On each makemap iteration, the PCA process removes the background (thus reducing the noise in the map) but also removes some of the astronomical signal. The amount of astronomical signal removed will be greater for larger values of pca.pcathresh. However, this astronomical signal is still present in the original time-series data and so can be recovered if sufficient makemap iterations are performed. In other words, using larger values of pca.pcathresh slows down the rate at which astronomical signal is transferred from the time-series data to the map, thus increasing the number of iterations required to recover the full astronomical signal in the map.

Spatial variations in the sky background may also be present in non-POL-2 data, but at a lower level. For a discussion of why PCA is not routinely run on non-polarimetric SCUBA-2 data, see Appendix A.

3.5 Masking

A mask is a two-dimensional array which has the same shape and size as the final map, and which is used to indicate where the source is expected to fall within the map. ‘Bad’ pixel values within a mask indicate background pixels, and ‘good’ pixel values indicate source pixels. Masks are used for two main purposes.

They prevent the growth of gradients and other artificial large scale structures within the map. For this purpose, the astronomical signal at all background pixels defined by the mask is forced to zero at the end of each iteration within makemap (except for the final iteration).
They prevent bright sources polluting the evaluation of the various noise models (PCA, COM, FLT) used within makemap. Source pixels are excluded from the calculation of these models.

The pol2map script uses different masks for these two purposes – the “AST” mask and the “PCA” mask. The PCA mask is in general less extensive than the AST mask, with the source areas being restricted to the brighter inner regions. Each of these two masks can either be generated automatically within pol2map, or be specified by a fixed external NDF.

3.6 Tailoring a reduction

Variances between POL-2 maps

MAPVAR is a pol2map parameter that controls how the variances in the coadded I, Q and U maps are formed.
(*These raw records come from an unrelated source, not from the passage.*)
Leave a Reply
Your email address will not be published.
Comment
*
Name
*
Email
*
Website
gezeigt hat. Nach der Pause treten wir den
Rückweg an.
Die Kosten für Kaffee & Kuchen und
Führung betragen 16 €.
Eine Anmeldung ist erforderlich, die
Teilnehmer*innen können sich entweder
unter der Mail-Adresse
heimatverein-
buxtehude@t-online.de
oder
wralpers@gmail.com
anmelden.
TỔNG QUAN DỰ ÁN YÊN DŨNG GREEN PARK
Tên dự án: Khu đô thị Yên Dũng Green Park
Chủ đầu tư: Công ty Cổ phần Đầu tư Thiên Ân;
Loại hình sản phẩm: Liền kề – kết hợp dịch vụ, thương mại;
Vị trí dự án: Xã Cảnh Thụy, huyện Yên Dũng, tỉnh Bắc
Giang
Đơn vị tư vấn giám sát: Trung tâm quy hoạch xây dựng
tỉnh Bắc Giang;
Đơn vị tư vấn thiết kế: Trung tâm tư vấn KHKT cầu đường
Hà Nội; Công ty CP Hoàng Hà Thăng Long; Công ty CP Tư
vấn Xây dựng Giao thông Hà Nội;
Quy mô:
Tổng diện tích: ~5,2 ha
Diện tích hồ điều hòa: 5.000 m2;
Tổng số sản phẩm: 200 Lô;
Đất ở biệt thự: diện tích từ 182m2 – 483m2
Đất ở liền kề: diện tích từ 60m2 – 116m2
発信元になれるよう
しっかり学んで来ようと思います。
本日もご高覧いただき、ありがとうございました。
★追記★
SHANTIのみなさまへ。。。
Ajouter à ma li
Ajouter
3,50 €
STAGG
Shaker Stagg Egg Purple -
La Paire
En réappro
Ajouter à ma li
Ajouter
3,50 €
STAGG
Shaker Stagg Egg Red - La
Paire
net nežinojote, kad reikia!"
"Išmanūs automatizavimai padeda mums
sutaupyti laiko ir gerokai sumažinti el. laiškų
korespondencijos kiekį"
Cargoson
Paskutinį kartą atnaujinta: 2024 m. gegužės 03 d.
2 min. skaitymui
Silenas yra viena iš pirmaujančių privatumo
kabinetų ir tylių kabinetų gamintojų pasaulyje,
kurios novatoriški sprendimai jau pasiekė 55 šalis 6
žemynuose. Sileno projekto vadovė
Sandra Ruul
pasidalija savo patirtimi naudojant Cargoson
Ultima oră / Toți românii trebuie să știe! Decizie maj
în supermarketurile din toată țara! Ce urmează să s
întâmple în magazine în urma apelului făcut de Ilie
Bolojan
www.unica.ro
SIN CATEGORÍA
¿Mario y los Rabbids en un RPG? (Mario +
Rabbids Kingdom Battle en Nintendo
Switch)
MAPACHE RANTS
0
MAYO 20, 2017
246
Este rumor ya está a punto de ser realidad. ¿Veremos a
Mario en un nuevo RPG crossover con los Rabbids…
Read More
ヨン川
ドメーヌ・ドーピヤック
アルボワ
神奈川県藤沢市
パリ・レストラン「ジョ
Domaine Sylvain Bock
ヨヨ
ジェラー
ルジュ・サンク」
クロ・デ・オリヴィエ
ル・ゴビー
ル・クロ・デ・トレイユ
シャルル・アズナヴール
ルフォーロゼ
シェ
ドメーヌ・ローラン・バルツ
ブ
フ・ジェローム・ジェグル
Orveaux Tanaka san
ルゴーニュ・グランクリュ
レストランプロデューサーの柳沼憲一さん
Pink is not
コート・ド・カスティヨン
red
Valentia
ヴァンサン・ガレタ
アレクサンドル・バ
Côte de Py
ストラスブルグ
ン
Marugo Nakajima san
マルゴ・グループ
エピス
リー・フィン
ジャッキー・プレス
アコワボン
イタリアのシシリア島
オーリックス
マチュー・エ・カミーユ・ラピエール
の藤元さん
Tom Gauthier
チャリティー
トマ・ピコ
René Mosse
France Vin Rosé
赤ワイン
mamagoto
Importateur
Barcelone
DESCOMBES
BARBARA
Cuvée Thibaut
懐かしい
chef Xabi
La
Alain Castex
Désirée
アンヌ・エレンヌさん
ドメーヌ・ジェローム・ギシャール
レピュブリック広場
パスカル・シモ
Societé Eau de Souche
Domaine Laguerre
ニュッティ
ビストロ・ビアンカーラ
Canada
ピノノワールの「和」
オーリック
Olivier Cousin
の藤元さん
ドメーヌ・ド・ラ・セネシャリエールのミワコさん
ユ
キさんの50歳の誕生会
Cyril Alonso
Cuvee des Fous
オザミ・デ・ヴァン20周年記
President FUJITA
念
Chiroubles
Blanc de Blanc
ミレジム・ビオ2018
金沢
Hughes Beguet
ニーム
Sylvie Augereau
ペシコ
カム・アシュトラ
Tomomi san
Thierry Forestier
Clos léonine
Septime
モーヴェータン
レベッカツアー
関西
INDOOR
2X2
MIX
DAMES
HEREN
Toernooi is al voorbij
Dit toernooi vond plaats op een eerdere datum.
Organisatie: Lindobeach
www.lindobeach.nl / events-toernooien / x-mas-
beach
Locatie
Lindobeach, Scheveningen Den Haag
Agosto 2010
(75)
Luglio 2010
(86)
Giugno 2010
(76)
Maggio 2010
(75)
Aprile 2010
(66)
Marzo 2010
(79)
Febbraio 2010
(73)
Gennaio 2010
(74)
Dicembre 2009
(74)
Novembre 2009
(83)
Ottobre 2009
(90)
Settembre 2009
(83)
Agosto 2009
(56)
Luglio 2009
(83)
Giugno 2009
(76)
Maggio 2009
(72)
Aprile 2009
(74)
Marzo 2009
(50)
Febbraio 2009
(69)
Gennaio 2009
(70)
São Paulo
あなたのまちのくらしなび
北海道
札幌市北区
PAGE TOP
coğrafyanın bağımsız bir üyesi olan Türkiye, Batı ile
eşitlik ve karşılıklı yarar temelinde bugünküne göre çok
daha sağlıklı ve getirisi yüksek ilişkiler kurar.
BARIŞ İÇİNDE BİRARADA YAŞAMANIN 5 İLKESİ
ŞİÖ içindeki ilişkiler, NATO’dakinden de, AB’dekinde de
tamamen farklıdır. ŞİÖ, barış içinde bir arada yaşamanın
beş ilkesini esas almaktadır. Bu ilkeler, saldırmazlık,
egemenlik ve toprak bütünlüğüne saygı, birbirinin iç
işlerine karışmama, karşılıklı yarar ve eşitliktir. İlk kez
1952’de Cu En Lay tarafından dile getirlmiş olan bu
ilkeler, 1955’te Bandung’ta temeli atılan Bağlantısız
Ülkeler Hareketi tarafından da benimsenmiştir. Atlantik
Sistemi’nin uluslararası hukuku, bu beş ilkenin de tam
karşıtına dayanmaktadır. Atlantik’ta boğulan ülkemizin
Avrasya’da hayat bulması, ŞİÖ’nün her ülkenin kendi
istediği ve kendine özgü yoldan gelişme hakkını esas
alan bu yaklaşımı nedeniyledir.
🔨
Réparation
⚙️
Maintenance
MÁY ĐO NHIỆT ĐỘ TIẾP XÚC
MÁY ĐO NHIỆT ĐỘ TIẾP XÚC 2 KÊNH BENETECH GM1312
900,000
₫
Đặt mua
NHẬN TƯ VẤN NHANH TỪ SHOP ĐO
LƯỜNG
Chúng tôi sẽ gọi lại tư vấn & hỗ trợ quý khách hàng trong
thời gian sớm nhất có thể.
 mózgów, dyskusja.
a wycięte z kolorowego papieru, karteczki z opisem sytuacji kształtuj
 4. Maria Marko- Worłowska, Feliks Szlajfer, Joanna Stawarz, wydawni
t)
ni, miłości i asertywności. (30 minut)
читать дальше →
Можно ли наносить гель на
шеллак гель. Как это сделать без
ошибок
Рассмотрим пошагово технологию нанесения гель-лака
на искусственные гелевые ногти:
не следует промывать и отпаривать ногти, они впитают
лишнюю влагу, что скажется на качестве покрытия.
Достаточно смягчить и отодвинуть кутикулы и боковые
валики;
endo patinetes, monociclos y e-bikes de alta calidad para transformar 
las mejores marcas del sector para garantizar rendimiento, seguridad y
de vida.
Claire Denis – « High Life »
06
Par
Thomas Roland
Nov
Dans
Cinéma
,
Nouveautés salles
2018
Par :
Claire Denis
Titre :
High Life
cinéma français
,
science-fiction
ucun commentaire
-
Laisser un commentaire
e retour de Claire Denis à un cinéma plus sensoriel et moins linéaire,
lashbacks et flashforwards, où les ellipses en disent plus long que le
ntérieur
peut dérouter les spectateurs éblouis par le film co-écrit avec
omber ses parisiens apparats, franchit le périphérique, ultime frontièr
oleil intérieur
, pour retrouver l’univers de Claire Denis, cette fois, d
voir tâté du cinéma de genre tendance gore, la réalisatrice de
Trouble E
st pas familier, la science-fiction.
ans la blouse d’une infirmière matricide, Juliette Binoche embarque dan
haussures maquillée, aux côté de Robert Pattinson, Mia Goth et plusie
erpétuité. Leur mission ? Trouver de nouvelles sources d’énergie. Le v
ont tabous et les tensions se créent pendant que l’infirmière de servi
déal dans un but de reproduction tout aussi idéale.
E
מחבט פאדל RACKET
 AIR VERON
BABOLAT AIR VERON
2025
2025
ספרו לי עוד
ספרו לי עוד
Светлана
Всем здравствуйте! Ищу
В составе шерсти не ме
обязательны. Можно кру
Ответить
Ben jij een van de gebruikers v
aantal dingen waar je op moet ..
If MAPVAR is set TRUE, the variances in the coadded I, Q and U maps are formed from the spread of pixel data values between the individual observation maps. If MAPVAR is FALSE (the default), the variances in the coadded maps are formed by propagating the pixel variance values created by makemap from the individual observation maps (these are based on the spread of I, Q or U values that fall in each pixel).

Use MAPVAR=TRUE only if enough observations are available to make the variances between them meaningful. A general lower limit on its value is difficult to define, but is advised a minimum of 10 observations.

If a test of the effect of this option is required on a field for which the I, Q and U maps from a set of individual observations are already available, the following may be done:

  % pol2map in=maps/\* iout=imapvar qout=qmapvar uout=umapvar mapvar=yes \
                     ipcor=no cat=cat_mapvar debias=yes

assuming that the I, Q and U maps are in directory maps. The variances in imapvar.sdf, qmapvar.sdf and umapvar.sdf will be calculated using the new method, and these variances will then be used to form the errors in the cat_mapvar.FIT catalogue.